Par MARCELO RIDENTI*
Commentaire sur le livre récemment publié par Vania Markarian
Université, révolution et dollars est un livre qui se distingue par sa sensibilité dans l'analyse des affrontements institutionnels et politiques – qui étaient aussi des drames humains – impliqués dans la construction de l'université uruguayenne dans les années 1960. . En traitant de l'Universidad de la República (UdelaR), l'ouvrage éclaire un processus historique plus large en Amérique latine, en particulier dans sa relation avec les États-Unis, au milieu des débats sur l'autonomie intellectuelle face aux pressions de toutes sortes dans le contexte de la guerre froide.
Vania Markarian fait une sorte de bilan avec le passé récent de son université et l'héritage d'une génération qui a tenté de la transformer. C'est un exemple d'équilibre et de réflexion qui s'impose aux nouvelles générations de chercheurs formés après la fin des dictatures dans la région. L'auteur valorise ses prédécesseurs, dont le travail a été perturbé par l'avènement brutal de l'autoritarisme qui a retiré environ la moitié des professeurs d'UdelaR, chassant les principaux protagonistes de l'histoire narrée.

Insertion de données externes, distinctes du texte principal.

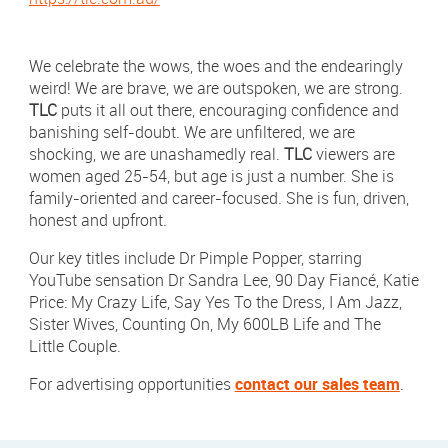
Newsletter Sign Up
Click 
Contact Our Sales Team
We celebrate the wows, the woes and the endearingly
weird! We are brave, we are outspoken, we are strong.
TLC
puts it all out there, encouraging confidence and
Contact
Subscribe
banishing self-doubt. We are unfiltered, we are
shocking, we are unashamedly real.
TLC
viewers are
Visit
Visit
women aged 25-54, but age is just a number. She is
us
us
on
on
family-oriented and career-focused. She is fun, driven,
Instagram
LinkedIn
Careers
honest and upfront.
Terms & Conditions
Our key titles include Dr Pimple Popper, starring
YouTube sensation Dr Sandra Lee, 90 Day Fiancé, Katie
Privacy Policy
Price: My Crazy Life, Say Yes To the Dress, I Am Jazz,
Sister Wives, Counting On, My 600LB Life and The
Payments
Little Couple.
Digital Agency | Deepend
For advertising opportunities
contact our sales team
.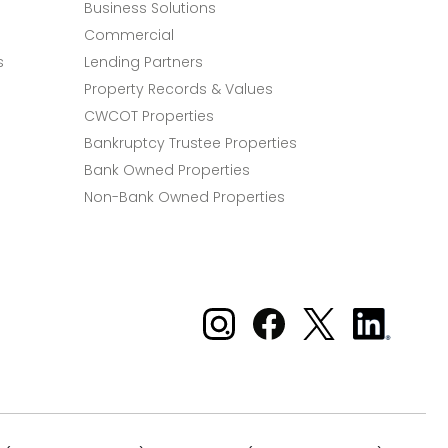
Business Solutions
Commercial
s
Lending Partners
Property Records & Values
CWCOT Properties
Bankruptcy Trustee Properties
Bank Owned Properties
Non-Bank Owned Properties
Xome on Instagram
Xome on Facebook
Xome on X
Xome
on
LinkedIn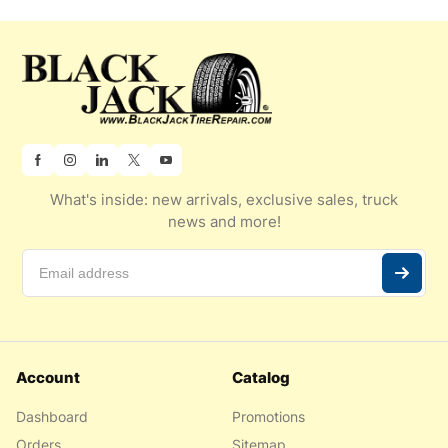
What's inside: new arrivals, exclusive sales, truck
news and more!
Account
Catalog
Dashboard
Promotions
Orders
Sitemap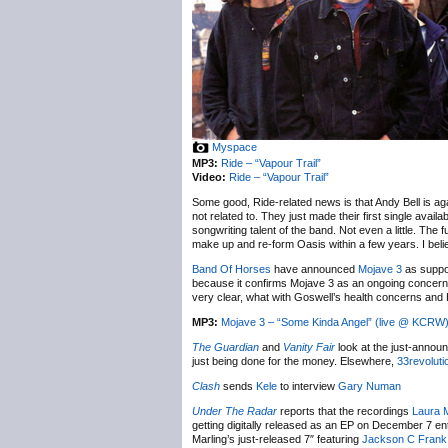
Myspace
MP3:
Ride – “Vapour Trail”
Video:
Ride – “Vapour Trail”
Some good, Ride-related news is that Andy Bell is agai
not related to. They just made their first single avai
songwriting talent of the band. Not even a little. The 
make up and re-form Oasis within a few years. I beli
Band Of Horses
have announced
Mojave 3
as suppor
because it confirms Mojave 3 as an ongoing concern
very clear, what with Goswell’s health concerns and H
MP3:
Mojave 3 – “Some Kinda Angel” (live @ KCRW
The Guardian
and
Vanity Fair
look at the just-anno
just being done for the money. Elsewhere,
33revolut
Clash
sends
Kele
to interview
Gary Numan
Under The Radar
reports that the recordings
Laura M
getting digitally released as an EP on December 7 ent
Marling’s just-released 7″ featuring
Jackson C Frank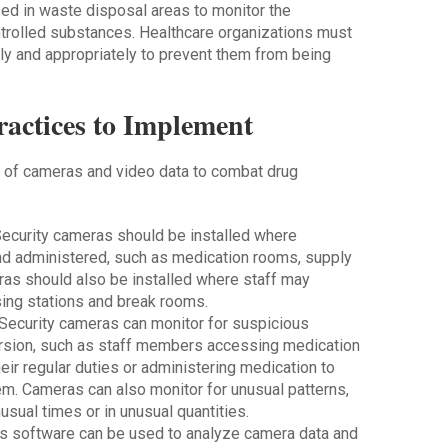
ed in waste disposal areas to monitor the
trolled substances. Healthcare organizations must
ly and appropriately to prevent them from being
ractices to Implement
e of cameras and video data to combat drug
Security cameras should be installed where
nd administered, such as medication rooms, supply
ras should also be installed where staff may
sing stations and break rooms.
 Security cameras can monitor for suspicious
ersion, such as staff members accessing medication
eir regular duties or administering medication to
em. Cameras can also monitor for unusual patterns,
sual times or in unusual quantities.
ics software can be used to analyze camera data and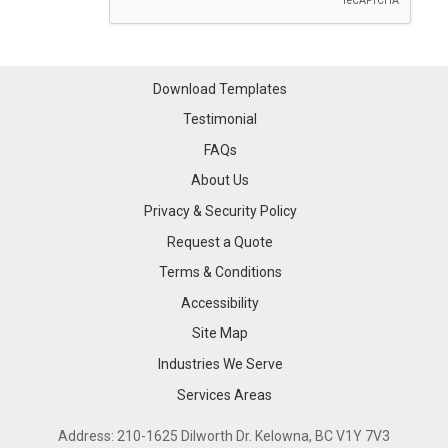
Download Templates
Testimonial
FAQs
About Us
Privacy & Security Policy
Request a Quote
Terms & Conditions
Accessibility
Site Map
Industries We Serve
Industries We Serve
Services Areas
Services Areas
Address: 210-1625 Dilworth Dr. Kelowna, BC V1Y 7V3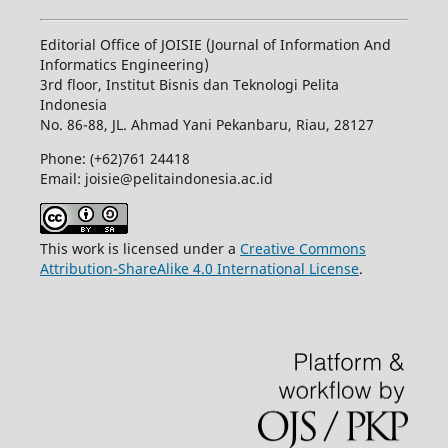
Editorial Office of JOISIE (Journal of Information And
Informatics Engineering)
3rd floor, Institut Bisnis dan Teknologi Pelita
Indonesia
No.
86-88,
JL.
Ahmad Yani
Pekanbaru
, Riau, 28127
Phone: (+62)761
24418
Email: joisie@pelitaindonesia.ac.id
This work is licensed under a
Creative Commons
Attribution-ShareAlike 4.0 International License
.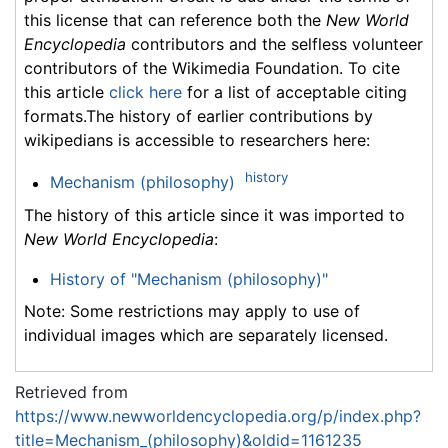
this license that can reference both the
New World
Encyclopedia
contributors and the selfless volunteer
contributors of the Wikimedia Foundation. To cite
this article
click here
for a list of acceptable citing
formats.The history of earlier contributions by
wikipedians is accessible to researchers here:
history
Mechanism (philosophy)
The history of this article since it was imported to
New World Encyclopedia
:
History of "Mechanism (philosophy)"
Note: Some restrictions may apply to use of
individual images which are separately licensed.
Retrieved from
https://www.newworldencyclopedia.org/p/index.php?
title=Mechanism_(philosophy)&oldid=1161235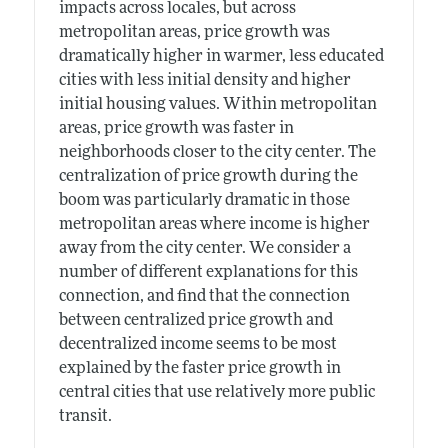
impacts across locales, but across
metropolitan areas, price growth was
dramatically higher in warmer, less educated
cities with less initial density and higher
initial housing values. Within metropolitan
areas, price growth was faster in
neighborhoods closer to the city center. The
centralization of price growth during the
boom was particularly dramatic in those
metropolitan areas where income is higher
away from the city center. We consider a
number of different explanations for this
connection, and find that the connection
between centralized price growth and
decentralized income seems to be most
explained by the faster price growth in
central cities that use relatively more public
transit.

Les références à ceux-ci sont touchantes dans certains passages. Cela n'éloigne cependant pas l'auteur de la rigueur analytique lorsqu'il s'agit d'apprécier la portée et les limites qu'implique, par exemple, la réforme dite Maggiolo. Ou dans les débats centraux sur le soutien étranger à la recherche. Un thème sur lequel il vaut la peine de revenir pour comprendre la pratique des scientifiques d'aujourd'hui, dans laquelle la circulation internationale est essentielle pour une carrière universitaire et le mécénat.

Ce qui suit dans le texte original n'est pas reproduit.